§ **PROBLEM REQUIREMENTS**:
Every entry must be printed again exactly, with nothing left out.

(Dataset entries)
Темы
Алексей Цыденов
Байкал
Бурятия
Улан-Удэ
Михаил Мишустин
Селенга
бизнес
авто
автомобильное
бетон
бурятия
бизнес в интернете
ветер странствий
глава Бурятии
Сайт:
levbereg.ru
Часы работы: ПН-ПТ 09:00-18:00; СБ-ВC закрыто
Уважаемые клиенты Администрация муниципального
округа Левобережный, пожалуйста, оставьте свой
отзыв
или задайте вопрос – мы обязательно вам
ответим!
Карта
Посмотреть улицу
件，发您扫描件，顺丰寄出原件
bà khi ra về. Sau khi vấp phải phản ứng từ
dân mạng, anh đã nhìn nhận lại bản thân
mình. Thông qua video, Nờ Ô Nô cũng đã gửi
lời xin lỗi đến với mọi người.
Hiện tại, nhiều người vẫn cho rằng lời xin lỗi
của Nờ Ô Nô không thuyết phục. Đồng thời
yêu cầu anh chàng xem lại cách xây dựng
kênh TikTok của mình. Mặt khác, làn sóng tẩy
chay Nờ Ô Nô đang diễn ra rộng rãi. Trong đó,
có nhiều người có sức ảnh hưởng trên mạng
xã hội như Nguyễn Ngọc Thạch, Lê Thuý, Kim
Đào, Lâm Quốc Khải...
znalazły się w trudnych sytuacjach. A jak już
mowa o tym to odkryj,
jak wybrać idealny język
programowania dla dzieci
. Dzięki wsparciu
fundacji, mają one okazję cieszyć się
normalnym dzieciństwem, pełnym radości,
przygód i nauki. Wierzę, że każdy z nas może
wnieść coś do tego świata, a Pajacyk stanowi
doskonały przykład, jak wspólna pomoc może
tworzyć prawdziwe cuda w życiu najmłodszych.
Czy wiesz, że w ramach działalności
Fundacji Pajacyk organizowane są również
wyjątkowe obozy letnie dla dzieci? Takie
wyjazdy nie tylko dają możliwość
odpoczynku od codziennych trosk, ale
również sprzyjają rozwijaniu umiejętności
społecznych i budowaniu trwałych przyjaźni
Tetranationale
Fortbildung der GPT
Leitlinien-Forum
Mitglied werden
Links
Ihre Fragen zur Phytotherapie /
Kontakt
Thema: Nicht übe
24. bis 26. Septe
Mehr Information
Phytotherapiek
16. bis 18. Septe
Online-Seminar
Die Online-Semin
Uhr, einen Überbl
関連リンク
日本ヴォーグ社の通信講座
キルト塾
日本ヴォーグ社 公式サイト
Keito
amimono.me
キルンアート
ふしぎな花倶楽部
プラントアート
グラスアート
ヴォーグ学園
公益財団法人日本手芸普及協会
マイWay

§ **RESULT FOR THIS TASK**:
Темы
Алексей Цыденов
Байкал
Бурятия
Улан-Удэ
Михаил Мишустин
Селенга
бизнес
авто
автомобильное
бетон
бурятия
бизнес в интернете
ветер странствий
глава Бурятии
Сайт:
levbereg.ru
Часы работы: ПН-ПТ 09:00-18:00; СБ-ВC закрыто
Уважаемые клиенты Администрация муниципального
округа Левобережный, пожалуйста, оставьте свой
отзыв
или задайте вопрос – мы обязательно вам
ответим!
Карта
Посмотреть улицу
件，发您扫描件，顺丰寄出原件
bà khi ra về. Sau khi vấp phải phản ứng từ
dân mạng, anh đã nhìn nhận lại bản thân
mình. Thông qua video, Nờ Ô Nô cũng đã gửi
lời xin lỗi đến với mọi người.
Hiện tại, nhiều người vẫn cho rằng lời xin lỗi
của Nờ Ô Nô không thuyết phục. Đồng thời
yêu cầu anh chàng xem lại cách xây dựng
kênh TikTok của mình. Mặt khác, làn sóng tẩy
chay Nờ Ô Nô đang diễn ra rộng rãi. Trong đó,
có nhiều người có sức ảnh hưởng trên mạng
xã hội như Nguyễn Ngọc Thạch, Lê Thuý, Kim
Đào, Lâm Quốc Khải...
znalazły się w trudnych sytuacjach. A jak już
mowa o tym to odkryj,
jak wybrać idealny język
programowania dla dzieci
. Dzięki wsparciu
fundacji, mają one okazję cieszyć się
normalnym dzieciństwem, pełnym radości,
przygód i nauki. Wierzę, że każdy z nas może
wnieść coś do tego świata, a Pajacyk stanowi
doskonały przykład, jak wspólna pomoc może
tworzyć prawdziwe cuda w życiu najmłodszych.
Czy wiesz, że w ramach działalności
Fundacji Pajacyk organizowane są również
wyjątkowe obozy letnie dla dzieci? Takie
wyjazdy nie tylko dają możliwość
odpoczynku od codziennych trosk, ale
również sprzyjają rozwijaniu umiejętności
społecznych i budowaniu trwałych przyjaźni
Tetranationale
Fortbildung der GPT
Leitlinien-Forum
Mitglied werden
Links
Ihre Fragen zur Phytotherapie /
Kontakt
Thema: Nicht übe
24. bis 26. Septe
Mehr Information
Phytotherapiek
16. bis 18. Septe
Online-Seminar
Die Online-Semin
Uhr, einen Überbl
関連リンク
日本ヴォーグ社の通信講座
キルト塾
日本ヴォーグ社 公式サイト
Keito
amimono.me
キルンアート
ふしぎな花倶楽部
プラントアート
グラスアート
ヴォーグ学園
公益財団法人日本手芸普及協会
マイWay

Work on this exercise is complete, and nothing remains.